#### Task input
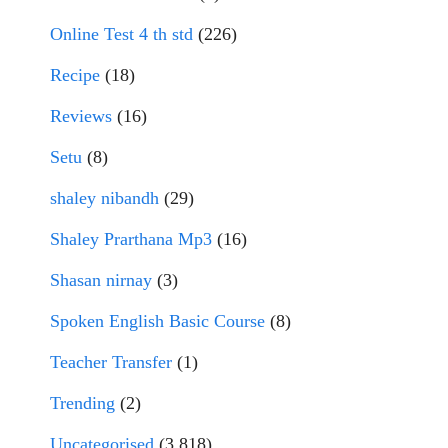
Online Test 4 th std
(226)
Recipe
(18)
Reviews
(16)
Setu
(8)
shaley nibandh
(29)
Shaley Prarthana Mp3
(16)
Shasan nirnay
(3)
Spoken English Basic Course
(8)
Teacher Transfer
(1)
Trending
(2)
Uncategorised
(3,818)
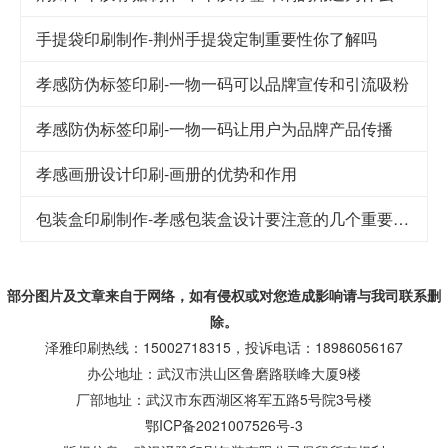
手提袋印刷制作-荆州手提袋定制重要性你了解吗
孝感防伪标签印刷-一物一码可以品牌宣传和引流吸粉
孝感防伪标签印刷-一物一码让用户为品牌产品传播
孝感画册设计印刷-画册的优势和作用
包装盒印刷制作-孝感包装盒设计要注意的几个重要因素
部分图片及文章来自于网络，如有侵权或对您造成
影响
请与我司联系删
除。
泽雅印刷热线：15002718315，投诉电话：18986056167
办公地址：武汉市洪山区鲁磨路联峰大厦9楼
厂部地址：武汉市东西湖区将军五路5号院3号楼
鄂ICP备2021007526号-3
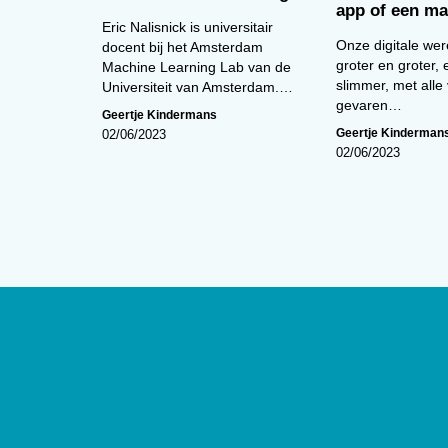
app of een ma
Eric Nalisnick is universitair
Onze digitale wer
docent bij het Amsterdam
groter en groter,
Machine Learning Lab van de
slimmer, met alle
Universiteit van Amsterdam.…
gevaren…
Geertje Kindermans
Geertje Kinderman
02/06/2023
02/06/2023
Over
De website van tijdschrift
De Psycho
edities en ontsluit met een rijk arch
artikelen de professionele kennis b
Psycholoog
is het tijdschrift van he
Psychologen (NIP) en heeft een op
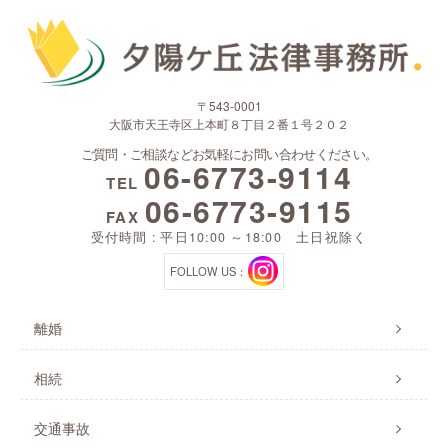
〒543-0001
大阪市天王寺区上本町８丁目２番１号２０２
ご質問・ご相談などお気軽にお問い合わせください。
06-6773-9114
TEL
06-6773-9115
FAX
受付時間 : 平日10:00 ～18:00 土日祝除く
FOLLOW US：
離婚
相続
交通事故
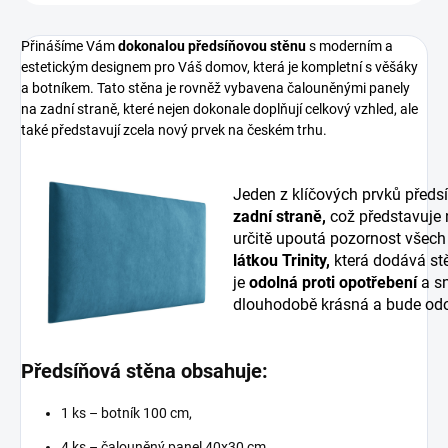
Přinášíme Vám
dokonalou předsíňovou stěnu
s moderním a
estetickým designem pro Váš domov, která je kompletní s věšáky
a botníkem. Tato stěna je rovněž vybavena čalouněnými panely
na zadní straně, které nejen dokonale doplňují celkový vzhled, ale
také představují zcela nový prvek na českém trhu.
Jeden z klíčových prvků předs
zadní straně,
což představuje
určitě upoutá pozornost všech
látkou Trinity,
která dodává stě
je
odolná proti opotřebení
a sn
dlouhodobě krásná a bude odo
Předsíňová stěna obsahuje:
1 ks – botník 100 cm,
4 ks – čalouněný panel 40x30 cm,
########
Exercise instructions – After reading the records above, give the number of lines that include "zadní", and add nothing else.

Reply – 2